[WHAT IS NEEDED]:
Print exactly the line with "73, and missing one can trigger a" and every line after it, through the final line of the material below.

[DATA PROVIDED]:
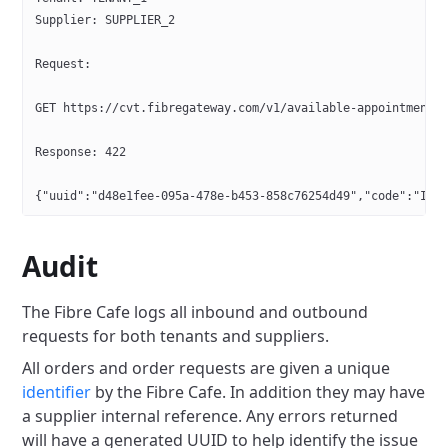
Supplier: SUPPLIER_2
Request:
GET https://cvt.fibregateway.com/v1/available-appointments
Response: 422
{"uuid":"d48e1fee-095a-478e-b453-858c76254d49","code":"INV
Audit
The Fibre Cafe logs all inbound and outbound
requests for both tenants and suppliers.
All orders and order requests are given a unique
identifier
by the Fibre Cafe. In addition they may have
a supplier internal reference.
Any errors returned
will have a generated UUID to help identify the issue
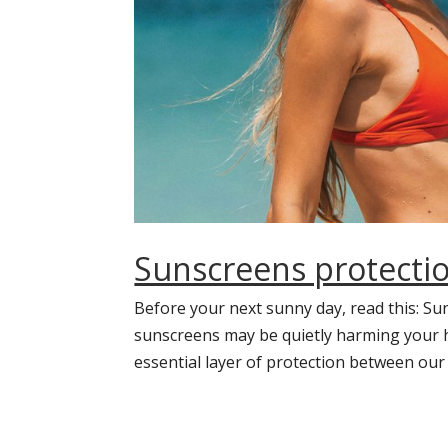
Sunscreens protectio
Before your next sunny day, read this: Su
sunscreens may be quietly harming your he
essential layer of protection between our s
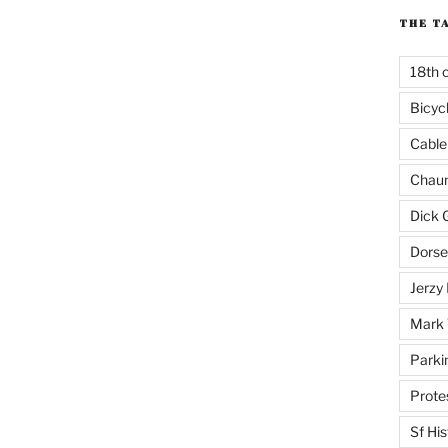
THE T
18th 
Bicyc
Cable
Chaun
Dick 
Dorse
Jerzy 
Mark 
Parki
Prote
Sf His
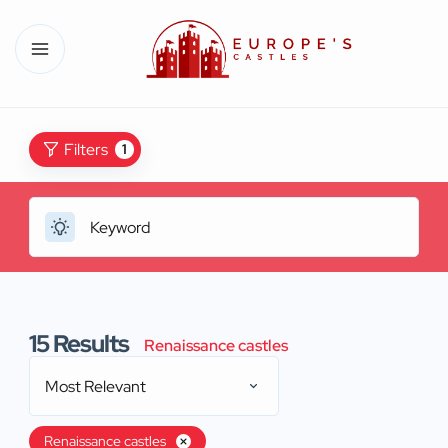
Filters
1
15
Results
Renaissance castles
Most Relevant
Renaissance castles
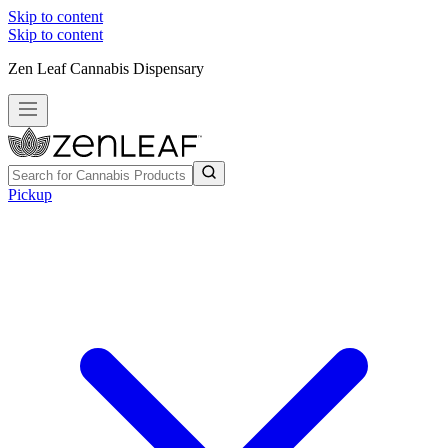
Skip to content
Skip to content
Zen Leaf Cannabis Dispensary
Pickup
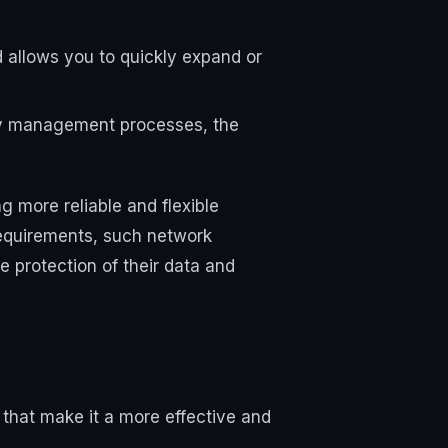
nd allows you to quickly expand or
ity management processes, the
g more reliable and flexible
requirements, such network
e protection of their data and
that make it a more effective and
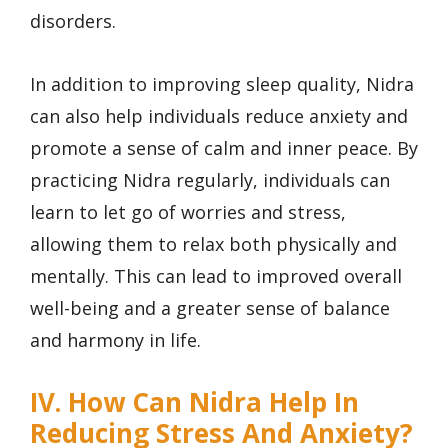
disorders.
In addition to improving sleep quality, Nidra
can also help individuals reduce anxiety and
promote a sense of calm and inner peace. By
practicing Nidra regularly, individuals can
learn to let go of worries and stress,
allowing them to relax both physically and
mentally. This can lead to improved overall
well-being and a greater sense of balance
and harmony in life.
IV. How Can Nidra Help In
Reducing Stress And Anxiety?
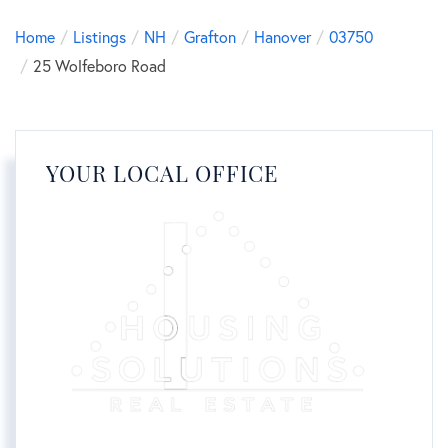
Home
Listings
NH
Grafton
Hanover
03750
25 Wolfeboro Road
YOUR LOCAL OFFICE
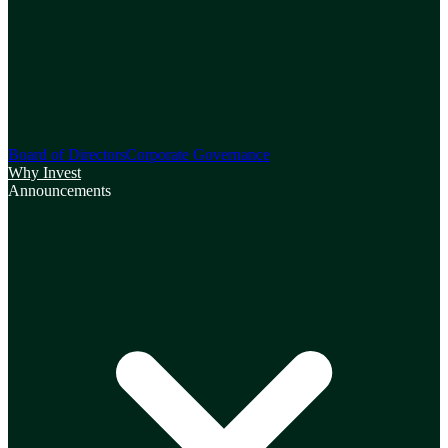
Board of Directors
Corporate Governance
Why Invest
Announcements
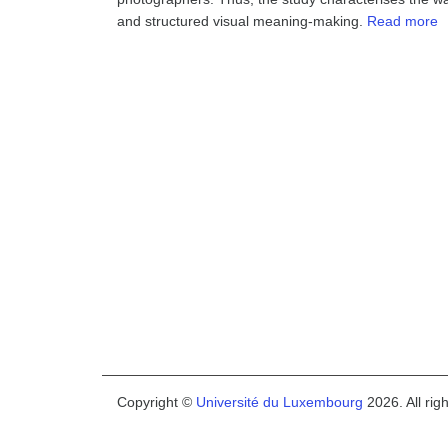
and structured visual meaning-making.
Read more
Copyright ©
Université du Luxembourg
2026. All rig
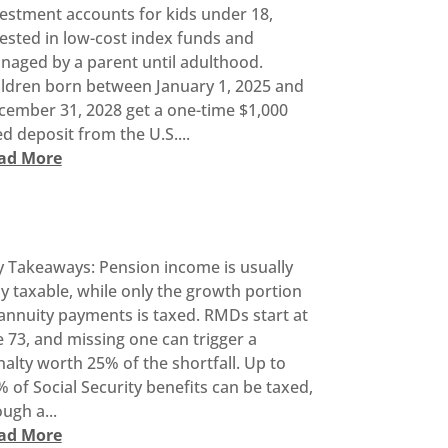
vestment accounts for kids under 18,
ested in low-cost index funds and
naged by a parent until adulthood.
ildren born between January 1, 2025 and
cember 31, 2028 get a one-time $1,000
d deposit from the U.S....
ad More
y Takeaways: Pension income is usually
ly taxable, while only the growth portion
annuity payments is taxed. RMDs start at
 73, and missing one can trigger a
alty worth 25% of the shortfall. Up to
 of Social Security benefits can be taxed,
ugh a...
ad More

[RESPONSE]:
 73, and missing one can trigger a
alty worth 25% of the shortfall. Up to
 of Social Security benefits can be taxed,
ugh a...
ad More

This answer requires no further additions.